Sure, I will do this but I predict it won’t work: There is one very strong argument against this: We ran these experiments using multiple different intervention strings and even two different framings (HP vs UR). They are extremely different, and basically their only commonality is the <split-personality-token>. This token is literally just a new token, not text. So a model that wasn’t trained on it will not even know how to interpret this token. Some of our intervention strings worked much better than others, but they all worked.
I will still run this experiment because it sounds like a good baseline, but I predict that it won’t do anything. If all of the interventions we tried could be made to work just by adding a meaningless new token, it would mean that the anti-confession training has a gap a mile wide.
This file was not used for numerical evaluations but for manual review. I tried several combinations of tasks, completions, and interventions. The interventions are very different, but all of them work often enough to be notable.

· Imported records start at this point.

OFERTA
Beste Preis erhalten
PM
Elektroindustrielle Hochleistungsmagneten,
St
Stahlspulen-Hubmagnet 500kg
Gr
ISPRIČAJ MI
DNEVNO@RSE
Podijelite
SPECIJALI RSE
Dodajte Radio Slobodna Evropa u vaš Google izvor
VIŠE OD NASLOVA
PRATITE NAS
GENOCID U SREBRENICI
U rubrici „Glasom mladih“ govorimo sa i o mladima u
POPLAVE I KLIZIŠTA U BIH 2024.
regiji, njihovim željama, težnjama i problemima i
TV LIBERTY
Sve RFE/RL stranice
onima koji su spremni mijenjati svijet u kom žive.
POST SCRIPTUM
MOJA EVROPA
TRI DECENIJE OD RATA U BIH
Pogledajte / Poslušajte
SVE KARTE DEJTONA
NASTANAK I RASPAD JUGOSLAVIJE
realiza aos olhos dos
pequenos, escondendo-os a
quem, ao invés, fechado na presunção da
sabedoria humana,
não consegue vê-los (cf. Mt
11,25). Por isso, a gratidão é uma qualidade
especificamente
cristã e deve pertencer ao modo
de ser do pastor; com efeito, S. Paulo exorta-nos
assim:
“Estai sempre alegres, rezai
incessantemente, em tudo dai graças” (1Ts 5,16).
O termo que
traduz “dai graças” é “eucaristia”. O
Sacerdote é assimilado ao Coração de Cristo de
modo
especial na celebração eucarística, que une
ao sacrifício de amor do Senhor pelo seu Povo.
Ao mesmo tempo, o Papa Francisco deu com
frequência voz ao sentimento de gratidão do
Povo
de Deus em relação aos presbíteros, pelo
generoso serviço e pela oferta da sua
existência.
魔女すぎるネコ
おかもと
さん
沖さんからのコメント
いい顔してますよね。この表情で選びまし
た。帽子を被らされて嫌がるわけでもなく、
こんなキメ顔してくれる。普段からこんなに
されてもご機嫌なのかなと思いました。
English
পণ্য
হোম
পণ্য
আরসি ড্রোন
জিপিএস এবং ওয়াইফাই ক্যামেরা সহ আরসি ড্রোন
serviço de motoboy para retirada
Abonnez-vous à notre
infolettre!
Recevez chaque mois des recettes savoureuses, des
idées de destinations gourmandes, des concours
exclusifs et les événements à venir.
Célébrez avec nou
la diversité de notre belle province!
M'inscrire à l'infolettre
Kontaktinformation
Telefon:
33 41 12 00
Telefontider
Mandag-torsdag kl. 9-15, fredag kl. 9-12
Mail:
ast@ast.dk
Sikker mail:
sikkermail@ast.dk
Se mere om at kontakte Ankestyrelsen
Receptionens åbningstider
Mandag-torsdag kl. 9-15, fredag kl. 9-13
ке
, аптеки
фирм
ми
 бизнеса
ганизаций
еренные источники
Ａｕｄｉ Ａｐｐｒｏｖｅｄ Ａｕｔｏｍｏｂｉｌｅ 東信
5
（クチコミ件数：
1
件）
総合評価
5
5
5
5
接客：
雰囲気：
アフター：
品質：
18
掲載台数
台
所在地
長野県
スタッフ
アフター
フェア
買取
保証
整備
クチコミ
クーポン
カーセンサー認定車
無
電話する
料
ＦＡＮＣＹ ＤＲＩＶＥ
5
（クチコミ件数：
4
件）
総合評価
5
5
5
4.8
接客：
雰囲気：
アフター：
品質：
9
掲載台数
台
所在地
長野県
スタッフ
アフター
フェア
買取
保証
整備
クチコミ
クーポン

Sure, I will do this but I predict it won’t work: There is one very strong argument against this: We ran these experiments using multiple different intervention strings and even two different framings (HP vs UR). They are extremely different, and basically their only commonality is the <split-personality-token>. This token is literally just a new token, not text. So a model that wasn’t trained on it will not even know how to interpret this token. Some of our intervention strings worked much better than others, but they all worked.
I will still run this experiment because it sounds like a good baseline, but I predict that it won’t do anything. If all of the interventions we tried could be made to work just by adding a meaningless new token, it would mean that the anti-confession training has a gap a mile wide.
Maybe this file allays those concerns: https://github.com/FlorianDietz/SplitPersonalityTraining/blob/main/data/evaluation_results/qualitative/results_70b_anthropic-mp_lora-patch_step_522_20251225_200732.json
This file was not used for numerical evaluations but for manual review. I tried several combinations of tasks, completions, and interventions. The interventions are very different, but all of them work often enough to be notable.
What is this file? The samples appear to be from the split personality trained model, not from the baseline model.
Yes they are. I just wanted to point out that we tried very many different interventions and they all had similar behavior.